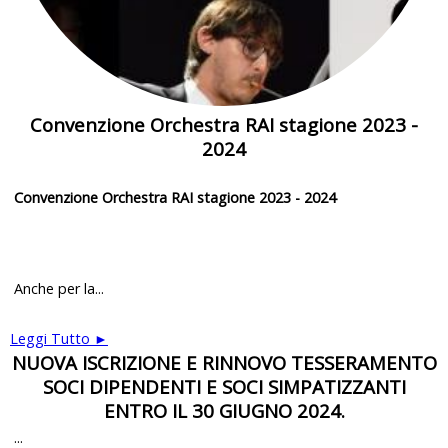
Convenzione Orchestra RAI stagione 2023 -
2024
Convenzione Orchestra RAI stagione 2023 - 2024
Anche per la...
Leggi Tutto ►
NUOVA ISCRIZIONE E RINNOVO TESSERAMENTO
SOCI DIPENDENTI E SOCI SIMPATIZZANTI
ENTRO IL 30 GIUGNO 2024.
...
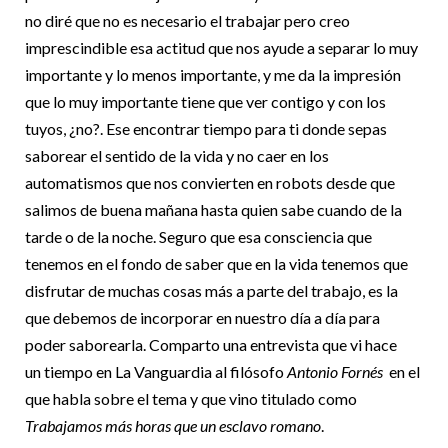
no diré que no es necesario el trabajar pero creo
imprescindible esa actitud que nos ayude a separar lo muy
importante y lo menos importante, y me da la impresión
que lo muy importante tiene que ver contigo y con los
tuyos, ¿no?. Ese encontrar tiempo para ti donde sepas
saborear el sentido de la vida y no caer en los
automatismos que nos convierten en robots desde que
salimos de buena mañana hasta quien sabe cuando de la
tarde o de la noche. Seguro que esa consciencia que
tenemos en el fondo de saber que en la vida tenemos que
disfrutar de muchas cosas más a parte del trabajo, es la
que debemos de incorporar en nuestro día a día para
poder saborearla. Comparto una entrevista que vi hace
un tiempo en La Vanguardia al filósofo
Antonio Fornés
en el
que habla sobre el tema y que vino titulado como
Trabajamos más horas que un esclavo romano
.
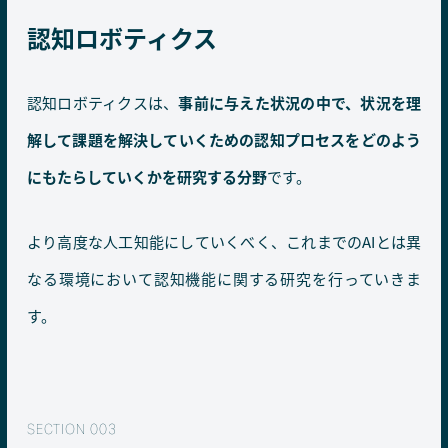
認知ロボティクス
認知ロボティクスは、
事前に与えた状況の中で、状況を理
解して課題を解決していくための認知プロセスをどのよう
にもたらしていくかを研究する分野
です。
より高度な人工知能にしていくべく、これまでのAIとは異
なる環境において認知機能に関する研究を行っていきま
す。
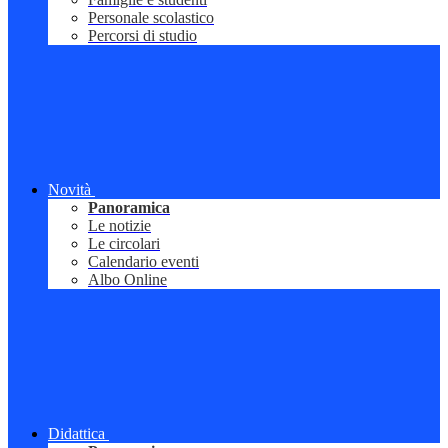
Personale scolastico
Percorsi di studio
Novità
Panoramica
Le notizie
Le circolari
Calendario eventi
Albo Online
Didattica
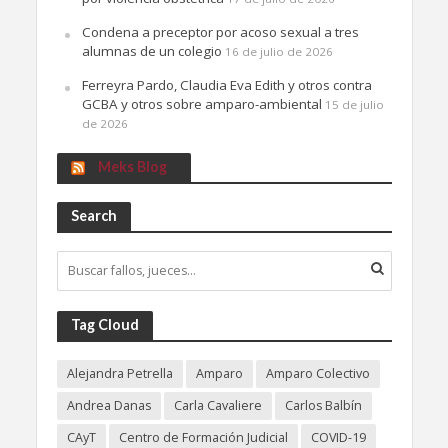
Condena a preceptor por acoso sexual a tres
alumnas de un colegio
16 de julio de 2026
Ferreyra Pardo, Claudia Eva Edith y otros contra
GCBA y otros sobre amparo-ambiental
15 de julio
de 2026
Meks Blog
Search
Tag Cloud
Alejandra Petrella
Amparo
Amparo Colectivo
Andrea Danas
Carla Cavaliere
Carlos Balbín
CAyT
Centro de Formación Judicial
COVID-19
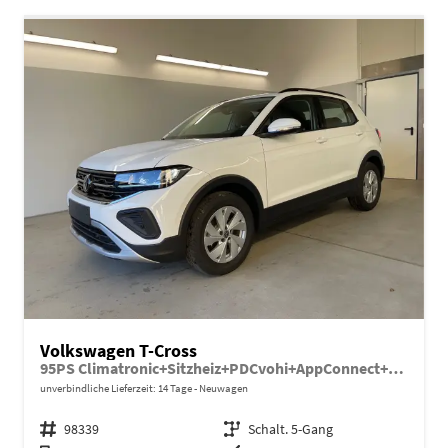
Volkswagen T-Cross
95PS Climatronic+Sitzheiz+PDCvohi+AppConnect+Side+TravelAssist+ACC
unverbindliche Lieferzeit:
14 Tage
Neuwagen
Fahrzeugnr.
98339
Getriebe
Schalt. 5-Gang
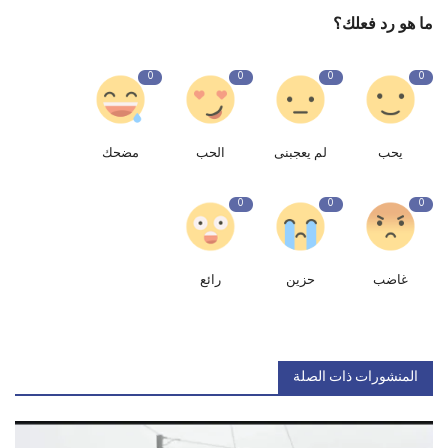
ما هو رد فعلك؟
0
0
0
0
يحب
لم يعجبنى
الحب
مضحك
0
0
0
غاضب
حزين
رائع
المنشورات ذات الصلة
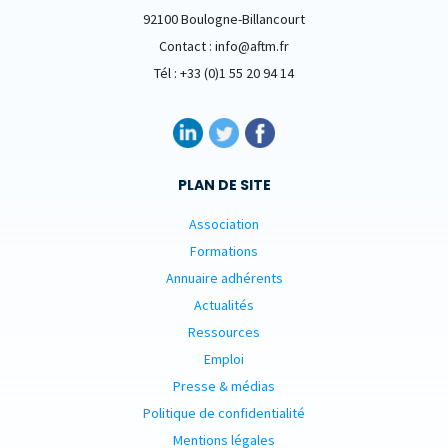
92100 Boulogne-Billancourt
Contact : info@aftm.fr
Tél : +33 (0)1 55 20 94 14
PLAN DE SITE
Association
Formations
Annuaire adhérents
Actualités
Ressources
Emploi
Presse & médias
Politique de confidentialité
Mentions légales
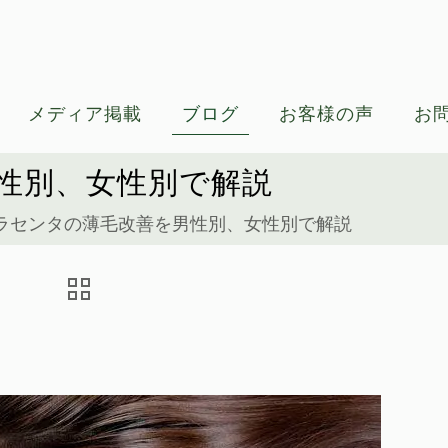
メディア掲載
ブログ
お客様の声
お
性別、女性別で解説
ラセンタの薄毛改善を男性別、女性別で解説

## Prompt
Give the count of lines that hold the word "Convenzione" in the listing above, with no other text.

## Solution to this task
2